Le « Caravage de Toulouse » fait son coming out

[28/02/2019]

« Si j’avais pu choisir de retrouver une œuvre parmi toutes celles qui ont été perdues au cours de l’histoire, une seule, j’aurais sans hésitation choisi celle-là ». Par cette confidence, l’expert en tableaux Eric Turquin exprime sa fascination pour la peinture connue comme le « Caravage de Toulouse », dont il se trouve être en charge de la vente avec le commissaire-priseur Marc Labarbe.

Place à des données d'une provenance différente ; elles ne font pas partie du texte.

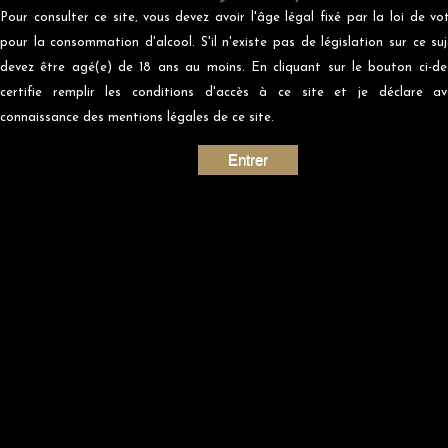
Pour consulter ce site‚ vous devez avoir l'âge légal fixé par la loi de vo
pour la consommation d'alcool. S'il n'existe pas de législation sur ce suj
devez être agé(e) de 18 ans au moins. En cliquant sur le bouton ci-de
certifie remplir les conditions d'accès à ce site et je déclare av
connaissance des mentions légales de ce site.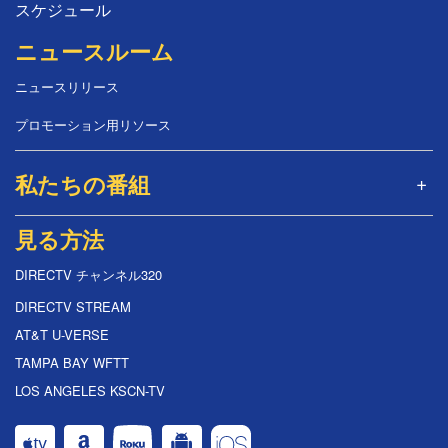
スケジュール
ニュースルーム
ニュースリリース
プロモーション用リソース
私たちの番組
見る方法
DIRECTV チャンネル320
DIRECTV STREAM
AT&T U-VERSE
TAMPA BAY WFTT
LOS ANGELES KSCN-TV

thierry Ehrmann : « Au terme de cinq années de recherches, d’analyses et de rebondissements, les deux hommes ont annoncé que les propriétaires étaient résolus à laisser le Marché de l’Art décider de la valeur de cette œuvre exceptionnelle, d’une rare puissance, à laquelle l’État français a finalement accordé son visa d’exportation ».

caravage-london

Michelangelo Merisi, dit le Caravage (1571-1610)
Judith et Holopherne (c.1604 – 1605)

Ce jeudi 28 février à la galerie Colnaghi à Londres, alors que les ventes aux enchères battent leur plein, Eric Turquin et Marc Labarbe ont confirmé lors d’une conférence de presse que la peinture Judith et Holopherne sera mise en vente aux enchères le 27 juin 2019.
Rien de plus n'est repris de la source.